Ce 1er octobre, la CNIL publie ses lignes directives modifiées et sa recommandation sur la question sensible du pistage en ligne, fruit d'une consultation publique. Explications détaillées. 

Le chantier de la régulation des cookies et autres traceurs gagne une nouvelle étape à la Commission nationale sur l’informatique et les libertés (CNIL). Un chantier ouvert en 2013, relancé en 2018 puis monté en puissance en 2019 pour être modifié en 2020 après un arrêt du Conseil d’État.

L’installation et la lecture de solutions de pistage sur un terminal sont régulées par la directive ePrivacy de 2002. Le texte exige le consentement préalable de l’internaute, tout en renvoyant la définition de ce concept à la législation européenne relative aux données personnelles. Une législation qui a bougé avec le temps.

Avant le RGPD, elle se satisfaisait d’un consentement implicite. Voilà pourquoi, dans une délibération de 2013, la CNIL estima que la poursuite de la navigation sur un site valait accord de l’internaute à l’installation de ces mouchards publicitaires. Une aubaine pour les professionnels du marketing et autres géants du Net. Une moins bonne affaire pour les internautes soucieux de leur vie privée.

Avec le RGPD du 25 mai 2018, le consentement ne peut plus être implicite. Son article 4 définit cette expression comme « toute manifestation de volonté, libre, spécifique, éclairée et univoque par laquelle la personne concernée accepte, par une déclaration ou par un acte positif clair, que des données à caractère personnel la concernant fassent l'objet d'un traitement ». Un acte « positif » n’est pas un acte déduit, mais l’expression réelle d’un accord.

Changement de règne, changement de règle.

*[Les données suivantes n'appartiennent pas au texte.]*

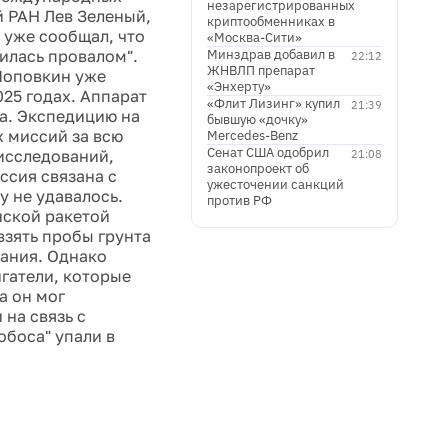
незарегистрированных
 РАН Лев Зеленый,
криптообменниках в
 уже сообщал, что
«Москва-Сити»
чилась провалом".
Минздрав добавил в
22:12
ЖНВЛП препарат
Поповкин уже
«Энхерту»
025 годах. Аппарат
«Флит Лизинг» купил
21:39
да. Экспедицию на
бывшую «дочку»
 миссий за всю
Mercedes-Benz
Сенат США одобрил
исследований,
21:08
законопроект об
ссия связана с
ужесточении санкций
у не удавалось.
против РФ
нской ракетой
 взять пробы грунта
вания. Однако
игатели, которые
а он мог
 на связь с
боса" упали в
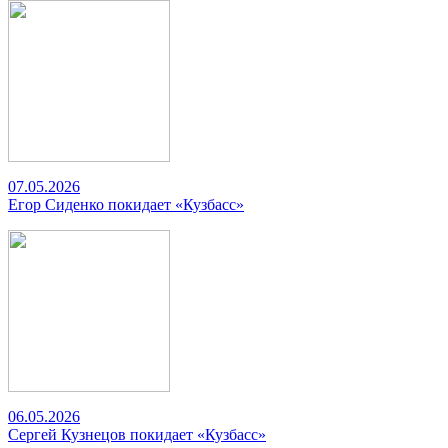
07.05.2026
Егор Сиденко покидает «Кузбасс»
06.05.2026
Сергей Кузнецов покидает «Кузбасс»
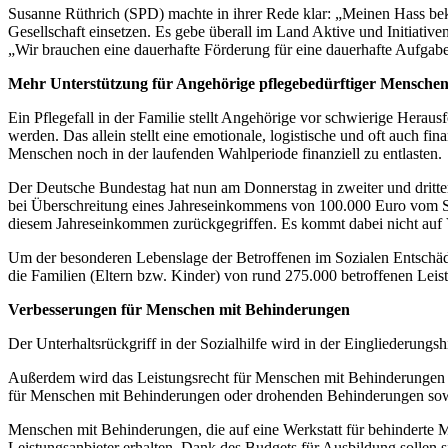
Susanne Rüthrich (SPD) machte in ihrer Rede klar: „Meinen Hass beko
Gesellschaft einsetzen. Es gebe überall im Land Aktive und Initiativen
„Wir brauchen eine dauerhafte Förderung für eine dauerhafte Aufgabe
Mehr Unterstützung für Angehörige pflegebedürftiger Mensche
Ein Pflegefall in der Familie stellt Angehörige vor schwierige Herau
werden. Das allein stellt eine emotionale, logistische und oft auch f
Menschen noch in der laufenden Wahlperiode finanziell zu entlasten.
Der Deutsche Bundestag hat nun am Donnerstag in zweiter und dritte
bei Überschreitung eines Jahreseinkommens von 100.000 Euro vom Soz
diesem Jahreseinkommen zurückgegriffen. Es kommt dabei nicht auf V
Um der besonderen Lebenslage der Betroffenen im Sozialen Entschäd
die Familien (Eltern bzw. Kinder) von rund 275.000 betroffenen Leis
Verbesserungen für Menschen mit Behinderungen
Der Unterhaltsrückgriff in der Sozialhilfe wird in der Eingliederungsh
Außerdem wird das Leistungsrecht für Menschen mit Behinderungen i
für Menschen mit Behinderungen oder drohenden Behinderungen sowie i
Menschen mit Behinderungen, die auf eine Werkstatt für behinderte M
Leistungsanbieter erhalten. Dank des Budgets für Ausbildung sollen 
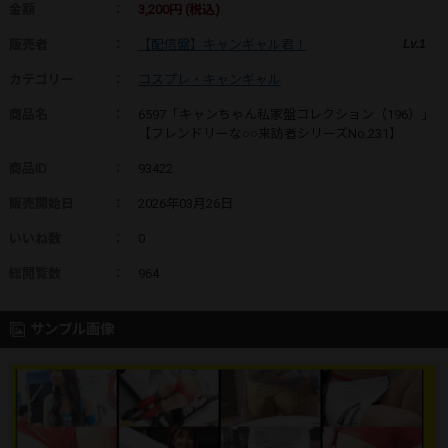
金額
：
3,200円 (税込)
販売者
：
【配信盤】キャンギャル君！
Lv.1
カテゴリー
：
コスプレ・キャンギャル
商品名
：
6597「キャンちゃん私家盤コレクション（196）」
【フレンドリーな○○来訪者シリーズNo.231】
商品ID
：
93422
販売開始日
：
2026年03月26日
いいね数
：
0
総閲覧数
：
964
サンプル画像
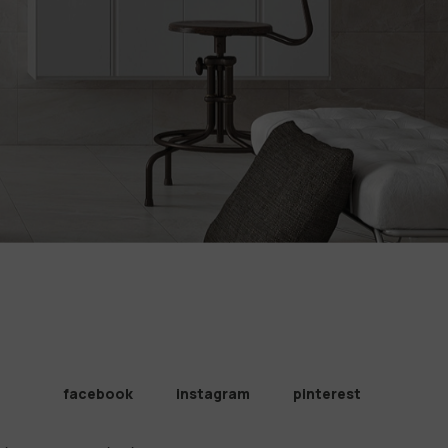
facebook
instagram
pinterest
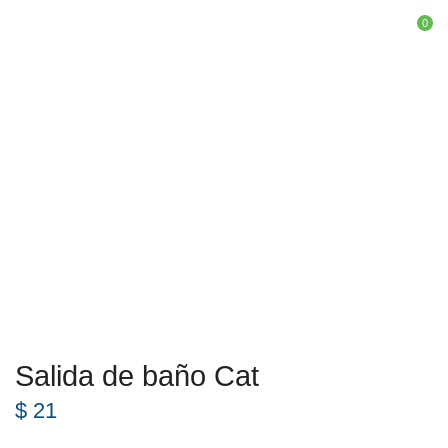
0
Inicio
Camisetas y Textiles
Mujer
Salida de baño Cat
$
21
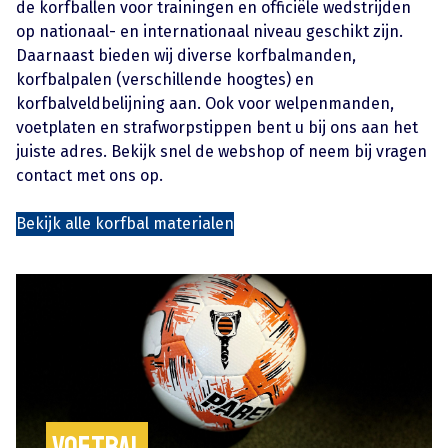
de korfballen voor trainingen en officiële wedstrijden
op nationaal- en internationaal niveau geschikt zijn.
Daarnaast bieden wij diverse korfbalmanden,
korfbalpalen (verschillende hoogtes) en
korfbalveldbelijning aan. Ook voor welpenmanden,
voetplaten en strafworpstippen bent u bij ons aan het
juiste adres. Bekijk snel de webshop of neem bij vragen
contact met ons op.
Bekijk alle korfbal materialen
Voetbal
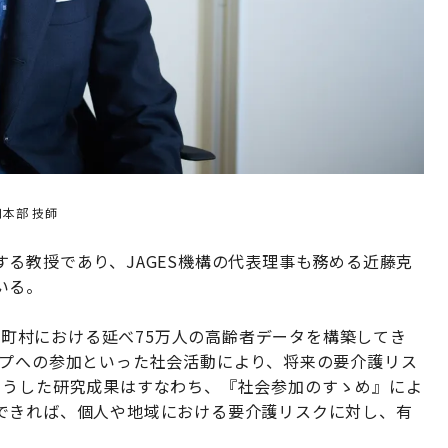
本部 技師
る教授であり、JAGES機構の代表理事も務める近藤克
いる。
の市町村における延べ75万人の高齢者データを構築してき
ープへの参加といった社会活動により、将来の要介護リス
こうした研究成果はすなわち、『社会参加のすゝめ』によ
できれば、個人や地域における要介護リスクに対し、有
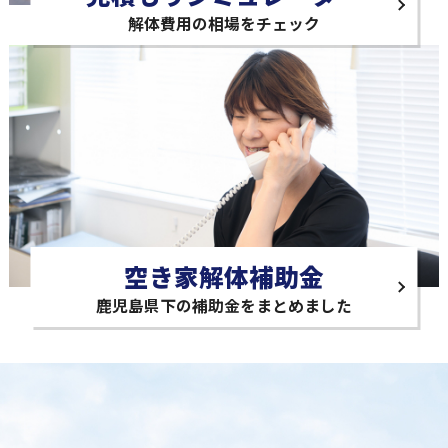
解体費用の相場をチェック
空き家解体補助金
鹿児島県下の補助金をまとめました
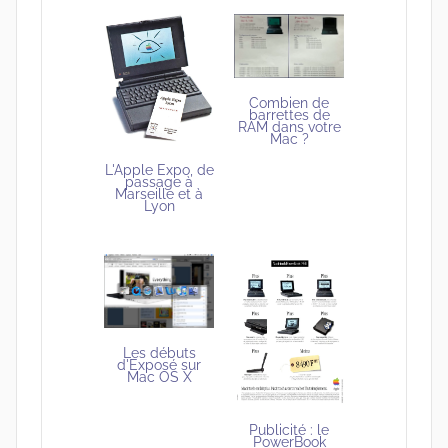
Combien de
barrettes de
RAM dans votre
Mac ?
L'Apple Expo, de
passage à
Marseille et à
Lyon
Les débuts
d'Exposé sur
Mac OS X
Publicité : le
PowerBook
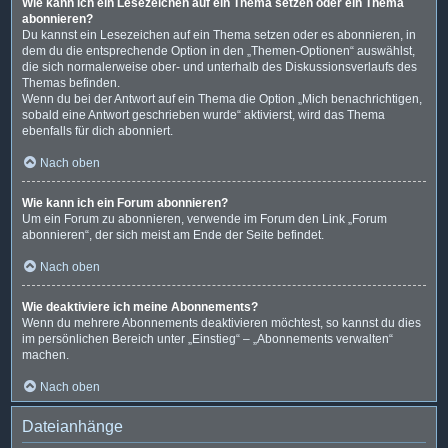
Wie kann ich ein Lesezeichen auf ein Thema setzen oder ein Thema
abonnieren?
Du kannst ein Lesezeichen auf ein Thema setzen oder es abonnieren, in
dem du die entsprechende Option in den „Themen-Optionen“ auswählst,
die sich normalerweise ober- und unterhalb des Diskussionsverlaufs des
Themas befinden.
Wenn du bei der Antwort auf ein Thema die Option „Mich benachrichtigen,
sobald eine Antwort geschrieben wurde“ aktivierst, wird das Thema
ebenfalls für dich abonniert.
Nach oben
Wie kann ich ein Forum abonnieren?
Um ein Forum zu abonnieren, verwende im Forum den Link „Forum
abonnieren“, der sich meist am Ende der Seite befindet.
Nach oben
Wie deaktiviere ich meine Abonnements?
Wenn du mehrere Abonnements deaktivieren möchtest, so kannst du dies
im persönlichen Bereich unter „Einstieg“ – „Abonnements verwalten“
machen.
Nach oben
Dateianhänge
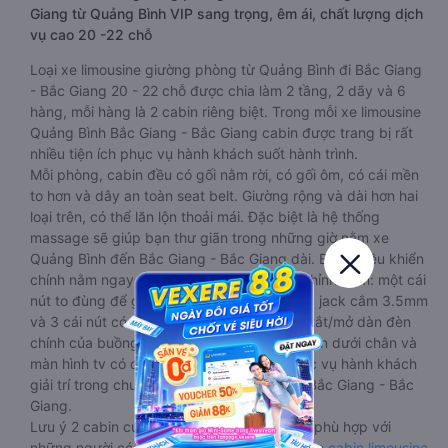
Giang từ Quảng Bình VIP sang trọng, êm ái, chất lượng dịch
vụ cao 20 -22 chỗ
Loại xe limousine giường phòng từ Quảng Bình đi Bắc Giang
- Bắc Giang 20 - 22 chỗ được chia làm 2 tầng, 2 dãy và 6
hàng, mỗi hàng là 2 cabin riêng biệt. Trong mỗi xe limousine
Quảng Bình Bắc Giang - Bắc Giang cabin được trang bị rất
nhiều tiện ích phục vụ hành khách suốt hành trình.
Mỗi phòng, cabin đều có gối nằm rời, có gối ôm, có cái mền
to hơn và dây an toàn seat belt. Giường rộng và dài hơn hai
loại trên, có thể lăn lộn thoải mái. Đặc biệt là hệ thống
massage sẽ giúp bạn thư giãn trong những giờ nằm xe
Quảng Bình đến Bắc Giang - Bắc Giang dài. Bảng điều khiển
chính nằm ngay cạnh đầu để tiện tay tuỳ chỉnh gồm: một cái
nút to đùng để gọi tiếp viên, 2 cổng USB , 1 jack cắm 3.5mm
và 3 cái nút có biểu tượng nguồn dùng để tắt/mở dàn đèn
chính của buồng nằm chạy dọc trên đầu, đèn dưới chân và
màn hình tv có đầy đủ phim chuẩn HD phục vụ hành khách
giải trí trong chuyến đi từ Quảng Bình đến Bắc Giang - Bắc
Giang.
Lưu ý 2 cabin cuối thường thiết kế nhỏ hơn phù hợp với
những người có thân hình nhỏ nhắn. Dòng
xe cabin limousine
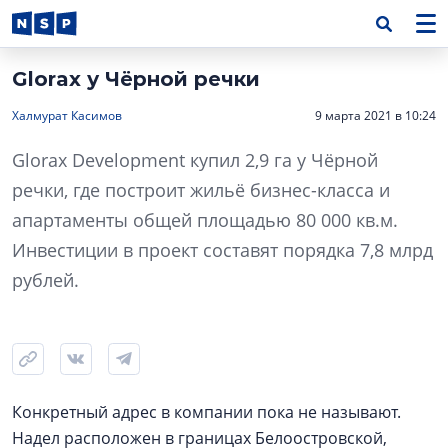
Glorax у Чёрной речки
Халмурат Касимов
9 марта 2021 в 10:24
Glorax Development купил 2,9 га у Чёрной
речки, где построит жильё бизнес-класса и
апартаменты общей площадью 80 000 кв.м.
Инвестиции в проект составят порядка 7,8 млрд
рублей.
Конкретный адрес в компании пока не называют.
Надел расположен в границах Белоостровской,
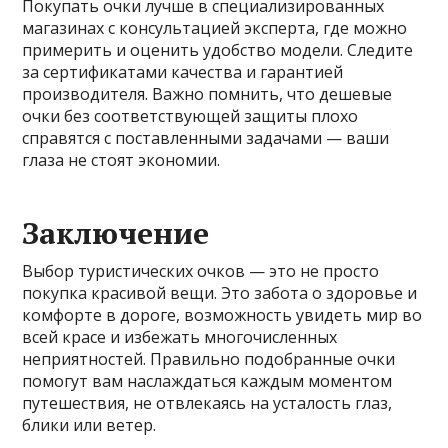
Покупать очки лучше в специализированных
магазинах с консультацией эксперта, где можно
примерить и оценить удобство модели. Следите
за сертификатами качества и гарантией
производителя. Важно помнить, что дешевые
очки без соответствующей защиты плохо
справятся с поставленными задачами — ваши
глаза не стоят экономии.
Заключение
Выбор туристических очков — это не просто
покупка красивой вещи. Это забота о здоровье и
комфорте в дороге, возможность увидеть мир во
всей красе и избежать многочисленных
неприятностей. Правильно подобранные очки
помогут вам наслаждаться каждым моментом
путешествия, не отвлекаясь на усталость глаз,
блики или ветер.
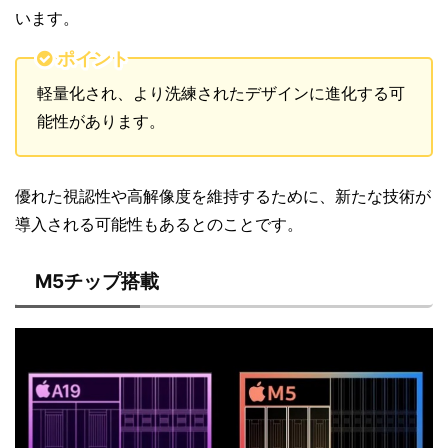
います。
ポイント
軽量化され、より洗練されたデザインに進化する可
能性があります。
優れた視認性や高解像度を維持するために、新たな技術が
導入される可能性もあるとのことです。
M5チップ搭載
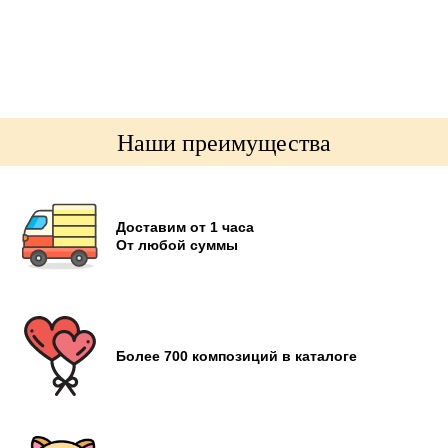
Наши преимущества
Доставим от 1 часа
От любой суммы
Более 700 композиций в каталоге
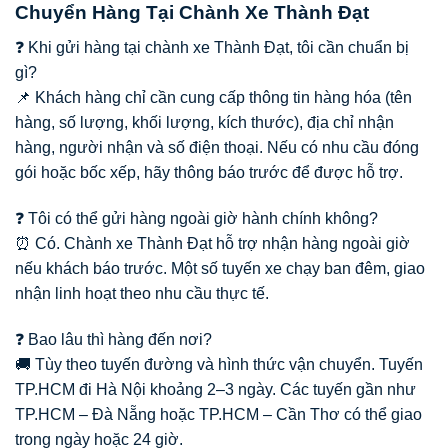
Chuyển Hàng Tại Chành Xe Thành Đạt
❓ Khi gửi hàng tại chành xe Thành Đạt, tôi cần chuẩn bị
gì?
📌 Khách hàng chỉ cần cung cấp thông tin hàng hóa (tên
hàng, số lượng, khối lượng, kích thước), địa chỉ nhận
hàng, người nhận và số điện thoại. Nếu có nhu cầu đóng
gói hoặc bốc xếp, hãy thông báo trước để được hỗ trợ.
❓ Tôi có thể gửi hàng ngoài giờ hành chính không?
⏰ Có. Chành xe Thành Đạt hỗ trợ nhận hàng ngoài giờ
nếu khách báo trước. Một số tuyến xe chạy ban đêm, giao
nhận linh hoạt theo nhu cầu thực tế.
❓ Bao lâu thì hàng đến nơi?
🚚 Tùy theo tuyến đường và hình thức vận chuyển. Tuyến
TP.HCM đi Hà Nội khoảng 2–3 ngày. Các tuyến gần như
TP.HCM – Đà Nẵng hoặc TP.HCM – Cần Thơ có thể giao
trong ngày hoặc 24 giờ.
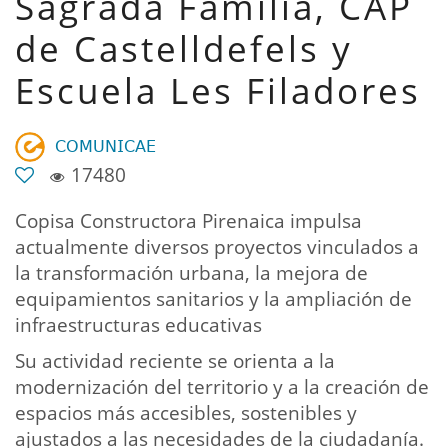
Sagrada Família, CAP
de Castelldefels y
Escuela Les Filadores
𝖢𝖮𝖬𝖴𝖭𝖨𝖢𝖠𝖤
17480
Copisa Constructora Pirenaica impulsa
actualmente diversos proyectos vinculados a
la transformación urbana, la mejora de
equipamientos sanitarios y la ampliación de
infraestructuras educativas
Su actividad reciente se orienta a la
modernización del territorio y a la creación de
espacios más accesibles, sostenibles y
ajustados a las necesidades de la ciudadanía.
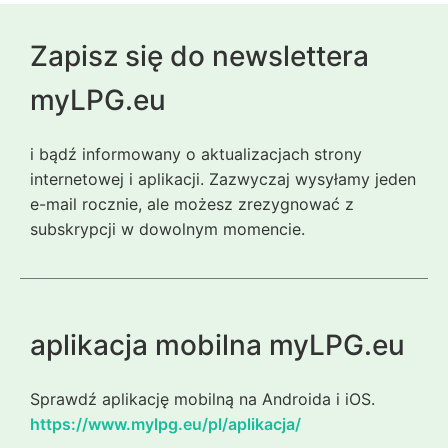
Zapisz się do newslettera
myLPG.eu
i bądź informowany o aktualizacjach strony
internetowej i aplikacji. Zazwyczaj wysyłamy jeden
e-mail rocznie, ale możesz zrezygnować z
subskrypcji w dowolnym momencie.
aplikacja mobilna myLPG.eu
Sprawdź aplikację mobilną na Androida i iOS.
https://www.mylpg.eu/pl/aplikacja/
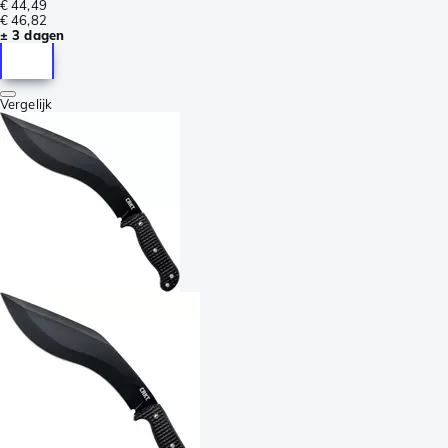
€ 44,49
€ 46,82
± 3 dagen
Vergelijk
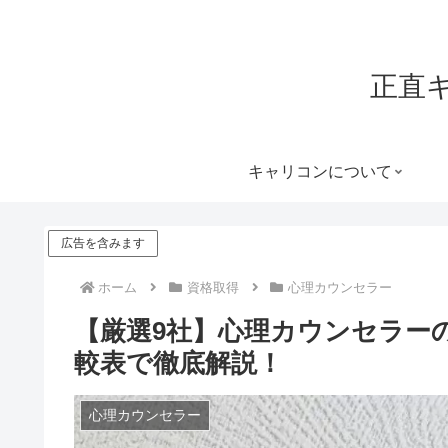
正直
キャリコンについて
広告を含みます
ホーム
資格取得
心理カウンセラー
【厳選9社】心理カウンセラー
較表で徹底解説！
心理カウンセラー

Sauf que... la CNIL a publié le 4 juillet 2019 ses lignes directrices, soit une série de faisceaux lumineux destinés à éclairer les pas des acteurs de la publicité en ligne. Elle a confirmé ces règles tout en offrant une période transitoire pour que ces professionnels « aient le temps de se conformer aux principes qui divergent de la précédente recommandation ». Alors même que le RGPD avait été publié au Journal officiel de l’UE en... 2016.

Ceux des acteurs qui respectaient la délibération de 2013 se sont vu offrir un répit d’un an, au titre de l’exigence juridique de prévisibilité. Ils avaient donc jusqu'à cet été.

Deux arrêts du Conseil d’État

Cette tolérance avait été combattue par la Quadrature du Net devant le Conseil d’État. En octobre 2019, celui-ci a toutefois conforté cette doctrine rappelant le large pouvoir d’appréciation de la CNIL et au motif « que l’exercice du pouvoir de sanction ne serait, en tout état de cause, pas susceptible de faire respecter plus rapidement » le respect de la nouvelle législation. L’épisode a connu un autre rebondissement.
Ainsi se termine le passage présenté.